In pictures: Drones take whale science to new heights
Instead of standing on the shore with binoculars, scientists are turning to drones to monitor wild populations of whales off the US coast.
A hexacopter hovers 40m or more above the ocean, kitted out with a high-resolution camera to record valuable images of these huge beasts.
Researchers can use these pictures to count the whales, but also to study their health and their behaviour.
This will allow a thorough survey of the gray whales living off California.
"We can't put a gray whale on a scale, but we can use aerial images to analyze their body condition - basically, how fat or skinny they are," said John Durban, a marine mammal biologist at Noaa Fisheries.
Gray whales reach up to 15m in length and can live for more than 50 years. The amount of fat that they carry is crucial - especially for a mother nursing a calf.
This is because the beasts don't eat during the long months they spend migrating. So they need a healthy stock of blubber if they are to reach their summer feeding grounds in the Arctic.
Studying the animals from the air allows Dr Durban and his colleagues to compare their size, between different animals but also over time.

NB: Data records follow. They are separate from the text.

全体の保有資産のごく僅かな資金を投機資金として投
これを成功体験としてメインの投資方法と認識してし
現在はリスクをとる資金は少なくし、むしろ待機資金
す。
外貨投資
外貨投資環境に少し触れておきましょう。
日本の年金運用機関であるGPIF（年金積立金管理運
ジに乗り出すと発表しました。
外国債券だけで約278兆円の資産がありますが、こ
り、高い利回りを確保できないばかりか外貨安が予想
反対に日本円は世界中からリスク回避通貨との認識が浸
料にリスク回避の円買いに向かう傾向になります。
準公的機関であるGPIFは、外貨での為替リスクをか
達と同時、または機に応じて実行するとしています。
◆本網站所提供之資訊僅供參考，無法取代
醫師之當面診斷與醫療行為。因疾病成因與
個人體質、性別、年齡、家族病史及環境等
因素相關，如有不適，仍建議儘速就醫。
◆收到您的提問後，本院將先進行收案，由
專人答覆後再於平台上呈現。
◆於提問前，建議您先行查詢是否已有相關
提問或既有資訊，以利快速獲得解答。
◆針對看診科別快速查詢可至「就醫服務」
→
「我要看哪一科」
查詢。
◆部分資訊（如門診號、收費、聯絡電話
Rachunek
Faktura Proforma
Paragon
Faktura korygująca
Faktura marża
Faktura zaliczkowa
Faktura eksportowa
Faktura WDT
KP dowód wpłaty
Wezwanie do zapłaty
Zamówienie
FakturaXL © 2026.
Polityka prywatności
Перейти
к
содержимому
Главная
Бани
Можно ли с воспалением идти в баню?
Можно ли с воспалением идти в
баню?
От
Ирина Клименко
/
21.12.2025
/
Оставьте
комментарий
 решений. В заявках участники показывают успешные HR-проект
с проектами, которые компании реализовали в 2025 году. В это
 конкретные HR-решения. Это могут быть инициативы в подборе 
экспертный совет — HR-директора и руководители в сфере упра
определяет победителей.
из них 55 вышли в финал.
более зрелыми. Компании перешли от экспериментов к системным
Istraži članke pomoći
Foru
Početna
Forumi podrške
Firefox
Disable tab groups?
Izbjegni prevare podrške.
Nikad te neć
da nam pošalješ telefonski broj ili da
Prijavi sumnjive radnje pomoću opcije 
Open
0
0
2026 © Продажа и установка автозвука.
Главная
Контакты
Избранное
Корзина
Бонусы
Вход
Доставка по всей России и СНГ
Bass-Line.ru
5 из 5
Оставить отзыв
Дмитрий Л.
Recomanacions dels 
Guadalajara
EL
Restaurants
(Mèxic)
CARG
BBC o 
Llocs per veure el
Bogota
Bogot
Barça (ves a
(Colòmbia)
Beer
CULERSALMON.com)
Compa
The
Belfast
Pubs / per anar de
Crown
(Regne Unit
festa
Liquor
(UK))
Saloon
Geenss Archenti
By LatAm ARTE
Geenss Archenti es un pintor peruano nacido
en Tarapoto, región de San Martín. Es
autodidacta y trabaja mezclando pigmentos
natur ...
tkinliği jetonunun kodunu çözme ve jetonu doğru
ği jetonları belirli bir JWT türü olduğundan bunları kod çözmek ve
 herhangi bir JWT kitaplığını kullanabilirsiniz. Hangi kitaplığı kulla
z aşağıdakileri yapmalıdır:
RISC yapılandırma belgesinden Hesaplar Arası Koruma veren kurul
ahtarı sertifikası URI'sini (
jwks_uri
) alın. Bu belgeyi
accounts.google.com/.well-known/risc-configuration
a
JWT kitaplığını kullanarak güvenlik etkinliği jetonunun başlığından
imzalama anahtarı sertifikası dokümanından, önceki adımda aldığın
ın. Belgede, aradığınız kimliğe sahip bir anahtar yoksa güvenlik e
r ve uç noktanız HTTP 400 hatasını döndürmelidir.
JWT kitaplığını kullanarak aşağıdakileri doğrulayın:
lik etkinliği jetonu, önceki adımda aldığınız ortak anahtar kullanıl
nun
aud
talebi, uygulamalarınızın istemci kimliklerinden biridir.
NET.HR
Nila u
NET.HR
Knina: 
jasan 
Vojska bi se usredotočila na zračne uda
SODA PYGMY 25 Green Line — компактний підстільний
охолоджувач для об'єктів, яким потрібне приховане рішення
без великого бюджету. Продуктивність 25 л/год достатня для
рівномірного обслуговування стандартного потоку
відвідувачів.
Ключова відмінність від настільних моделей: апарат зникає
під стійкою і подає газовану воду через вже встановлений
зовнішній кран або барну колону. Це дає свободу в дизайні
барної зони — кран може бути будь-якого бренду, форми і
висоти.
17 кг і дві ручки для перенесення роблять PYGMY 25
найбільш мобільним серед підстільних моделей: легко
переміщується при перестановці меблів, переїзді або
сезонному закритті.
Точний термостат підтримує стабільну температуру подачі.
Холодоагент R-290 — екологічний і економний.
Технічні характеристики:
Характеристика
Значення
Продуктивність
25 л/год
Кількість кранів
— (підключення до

"By studying the body condition of females, we hope to connect the dots between conditions in the Arctic one year and calf production the next," he explained. "Ultimately, we're trying to understand how environmental conditions affect the reproductive success of the population."
These whale were hunted nearly to extinction but after legal protection was introduced in the second half of the 20th Century, they recovered. In 1994, the Pacific population of gray whales officially came off the US endangered species list.
This makes them a valuable subject for research - since most other large whales are still threatened or endangered, there are very few opportunities to see how larger populations interact with each other and their environment.
"With gray whales, we're just beginning to understand what a recovered population of large whales looks like," said Dr Durban.
The team has also used drones to look at killer whales off the coast of British Columbia, in Canada.
The height of the hexacopter is a key concern, because whales and other marine species are sensitive to disturbances in their environment. So the contraption is fitted with a precise altimeter to monitor how high it is. That helps with analysing the pictures, but also means it can keep a safe distance.
The researchers keep their drone at least 40m above the water, and flying at that height requires a special research permit. For amateur drone or wildlife enthusiasts, regulations require a minimum distance of at least 300m.